Could you set down every entry exactly as it stands, without the images?
***** Extracted material *****
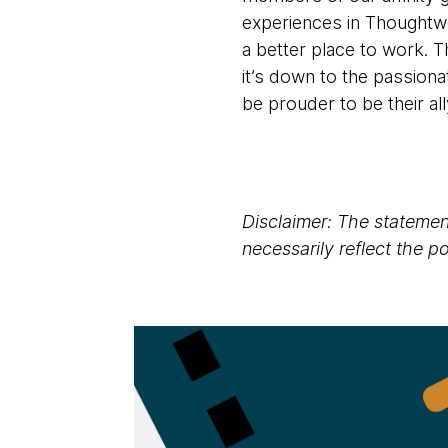
experiences in Thoughtw
a better place to work. T
it’s down to the passiona
be prouder to be their al
Disclaimer: The statement
necessarily reflect the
*****
*Solution*
experiences in Thoughtw
a better place to work. T
it’s down to the passiona
be prouder to be their al
Disclaimer: The statement
necessarily reflect the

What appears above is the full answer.